After t hours, the position of train B is point N with coordinates: $$N\left( {4 – 30t;3 – 40t} \right)$$

Thus, $$\overrightarrow {MN} = \sqrt {{{\left( {1 + 5t} \right)}^2} + {{\left( {7 – 65t} \right)}^2}} = \sqrt {4250{t^2} – 900t + 50} = \sqrt {4250{{\left( {t – \frac{9}{{85}}} \right)}^2} + \frac{ {40}}{{17}}} \ge \sqrt {\frac{{40}}{{17}}} \approx 1.53\left( {km} \right)$$

The smallest MN is approximately 1.53km when $$t = \frac{9}{{85}}$$

So after $$\frac{9}{{85}}$$ hours from the time of departure, the two trains are closest to each other and are 1.53km apart.

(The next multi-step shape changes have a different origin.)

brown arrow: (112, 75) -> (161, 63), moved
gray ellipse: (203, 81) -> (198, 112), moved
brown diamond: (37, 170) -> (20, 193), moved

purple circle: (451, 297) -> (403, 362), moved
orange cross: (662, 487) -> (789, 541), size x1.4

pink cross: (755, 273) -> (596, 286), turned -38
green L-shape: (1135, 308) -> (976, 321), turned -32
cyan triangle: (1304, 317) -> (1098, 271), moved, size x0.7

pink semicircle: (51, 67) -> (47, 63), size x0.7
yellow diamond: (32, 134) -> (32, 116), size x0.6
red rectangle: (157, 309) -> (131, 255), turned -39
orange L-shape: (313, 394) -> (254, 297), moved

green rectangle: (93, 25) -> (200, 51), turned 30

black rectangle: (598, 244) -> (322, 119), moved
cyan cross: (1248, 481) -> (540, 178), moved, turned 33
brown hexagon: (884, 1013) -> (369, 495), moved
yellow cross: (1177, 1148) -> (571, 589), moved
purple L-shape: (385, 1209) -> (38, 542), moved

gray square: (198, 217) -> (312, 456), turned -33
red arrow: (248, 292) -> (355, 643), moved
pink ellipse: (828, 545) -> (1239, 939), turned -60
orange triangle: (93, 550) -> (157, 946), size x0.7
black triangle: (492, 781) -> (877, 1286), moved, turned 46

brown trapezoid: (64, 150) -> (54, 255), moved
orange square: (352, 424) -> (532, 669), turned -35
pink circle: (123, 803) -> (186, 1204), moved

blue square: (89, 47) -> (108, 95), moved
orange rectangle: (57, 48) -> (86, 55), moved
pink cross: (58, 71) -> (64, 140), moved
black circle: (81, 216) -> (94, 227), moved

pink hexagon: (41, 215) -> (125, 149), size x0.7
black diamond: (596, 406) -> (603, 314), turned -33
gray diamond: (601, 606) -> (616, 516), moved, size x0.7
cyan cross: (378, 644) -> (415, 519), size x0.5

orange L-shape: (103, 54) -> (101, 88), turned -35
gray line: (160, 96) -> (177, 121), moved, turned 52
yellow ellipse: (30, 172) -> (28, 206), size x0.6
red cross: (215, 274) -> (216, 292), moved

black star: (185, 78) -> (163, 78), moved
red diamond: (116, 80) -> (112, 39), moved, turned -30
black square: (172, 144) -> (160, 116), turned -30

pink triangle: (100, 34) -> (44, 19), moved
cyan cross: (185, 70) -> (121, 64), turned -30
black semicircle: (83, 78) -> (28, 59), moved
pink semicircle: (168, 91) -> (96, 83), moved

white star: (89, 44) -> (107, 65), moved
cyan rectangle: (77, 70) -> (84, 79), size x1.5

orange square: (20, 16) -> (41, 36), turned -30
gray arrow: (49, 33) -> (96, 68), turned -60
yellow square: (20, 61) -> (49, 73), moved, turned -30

c) The initial position of ship A at $${M_o}$$ corresponds to $$t = 0$$ , then $${M_o}\left( {3; – 4} \right)$$

Train B moves in a straight line with normal vector $$\overrightarrow n = \left( {40; – 30} \right)$$ and passes through the point $$K\left( {4;3} \right)\ ) The general equation of is: \(40\left( {x – 4} \right) – 30\left( {y – 3} \right) = 0 \Leftrightarrow 4x – 3y – 7 = 0$$ $$\Delta$$

We have: $$d\left( {{M_o},\Delta } \right) = \frac{{\left| {4.3 – 3.\left( { – 4} \right) – 7} \right|} }{{\sqrt {{4^2} + {{\left( { – 3} \right)}^2}} }} = \frac{{17}}{5} = 3.4\left( { km} \right)$$

So if train A is at rest at the initial position and train B is moving, the shortest distance between the two trains is 3.4km.